My stomach drops painfully, and I don’t know why. It’s like he’s hit me. Like the fact that he’s noticed my pain makes it that much more real. Visceral and snarling in my ears. “Don’t be. I’m fine.”

“Okay. I hear you,” he backs off. “But if you want to talk or get a drink or race that green monster of yours, give me a call, alright?”

“Yeah, alright.”

“Cool.”

Colt turns to head into the building, leaving me alone in the parking lot with his words and this hurt and this weird sense of relief.

A feeling like I’m not alone.

“Hey, Colt,” I call after him.

He pauses, his hand on the door. “Yeah, what’s up?”

“If you go to Coach Allen about me the way you and Domata did over Andreas, I’ll beat your ass.”

Colt laughs. “I won’t say anything to him, I promise. But he’s a sharp dude. He knows you better than anybody.” He points to the gleaming hood of my Hellcat. “Do you really think he hasn’t noticed?”

CHAPTER TWENTY-FOUR

HARPER

 

 

“Don’t worry about the end zone today,” I tell Les, shouting over the noise on the sidelines. The stadium is packed to bursting, band music blaring and fans shouting, chatting, cheering over nothing. The game hasn’t started yet, but we’re only about an hour out. The guys are warming up on the field. Some are in the locker room listening to music to get focused. Others are in the weight room lifting. Revving up.
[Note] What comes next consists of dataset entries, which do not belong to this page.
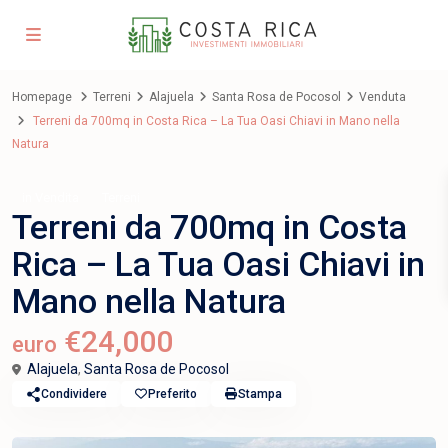
Homepage
Terreni
Alajuela
Santa Rosa de Pocosol
Venduta
Terreni da 700mq in Costa Rica – La Tua Oasi Chiavi in Mano nella
Natura
in Vendita
Terreni
Terreni da 700mq in Costa
Rica – La Tua Oasi Chiavi in
Mano nella Natura
€24,000
euro
Alajuela
,
Santa Rosa de Pocosol
Condividere
Preferito
Stampa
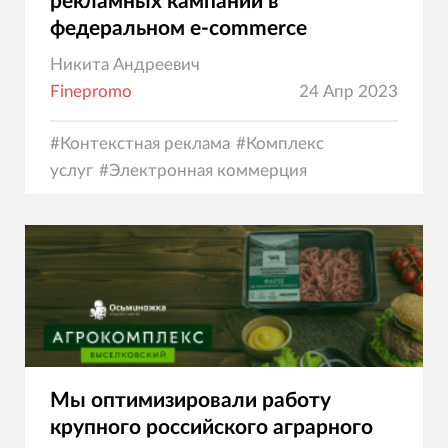
рекламных кампаний в
федеральном e-commerce
Никита Андреевич
Finepromo
24 Апр 2023
#
Контекстная реклама
#
Комплекс
услуг
#
Электронная коммерция
Мы оптимизировали работу
крупного российского аграрного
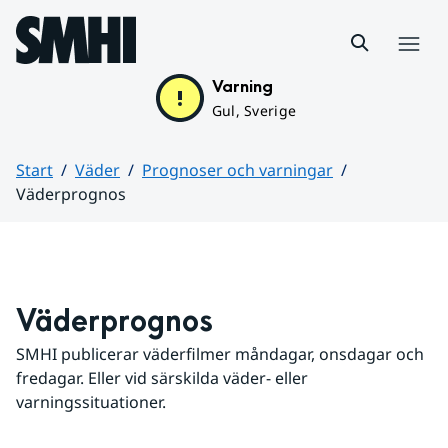
Hoppa till sidans innehåll
Meny
Varning
Gul, Sverige
Start
Väder
Prognoser och varningar
Väderprognos
Huvudinnehåll
Väderprognos
SMHI publicerar väderfilmer måndagar, onsdagar och 
fredagar. Eller vid särskilda väder- eller 
varningssituationer.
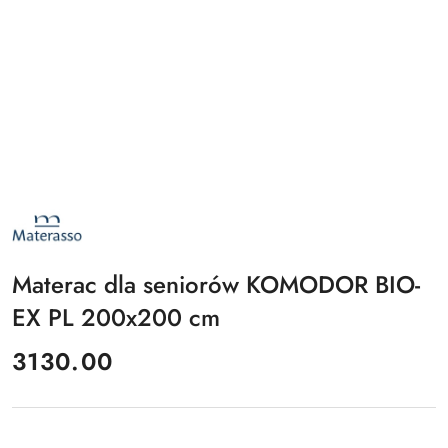
NAZWA
PRODUCENTA:
MATERASSO
Materac dla seniorów KOMODOR BIO-
EX PL 200x200 cm
cena:
3130.00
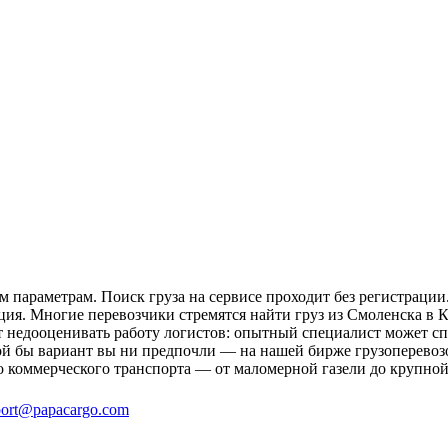
 параметрам. Поиск груза на сервисе проходит без регистрации
ция. Многие перевозчики стремятся найти груз из Смоленска в К
ит недооценивать работу логистов: опытный специалист может 
й бы вариант вы ни предпочли — на нашей бирже грузоперевозо
о коммерческого транспорта — от маломерной газели до крупной
ort@papacargo.com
Kurtis is nowhere to be seen.

I gesture to the ESPN camera crew under the goal post. “The NFL Network has rights to their footage. We’ll borrow from it to fill any gaps in the game highlights. I want you to get as much player reaction as you can. Stay off the field, don’t get trampled, but get their faces. Go on the other side and get to higher ground if you need to zoom in from across the field, but get. Their. Faces.”

“I’m on it,” he promises.

Les and Alec take off across the field to look for the best angle. They’ve filmed four games so far but every time it’s a different angle. A different mood. This game promises to be higher drama than the others because the Kodiaks are finally facing an opponent that poses a real threat to them and their perfect record. I want their reactions to every play, every heartbreak. I want to catch every emotion.

Today’s filming is not about action. It’s all about heart.

“Now is when it gets interesting,” Coach Allen says, appearing at my side. He’s looking at the field, watching his players prepare. His face is stoic. Perfectly unruffled. He’s been doing this for decades. I imagine he’s either learned to mask his nerves or he’s overcome them entirely. It’s a hell of a feat, one I wish he could teach me.

“Travis tells me Kansas City is a strong opponent.”

Coach Allen nods slowly. “They are that. I wish we had a loss under our belts to ease the tension.”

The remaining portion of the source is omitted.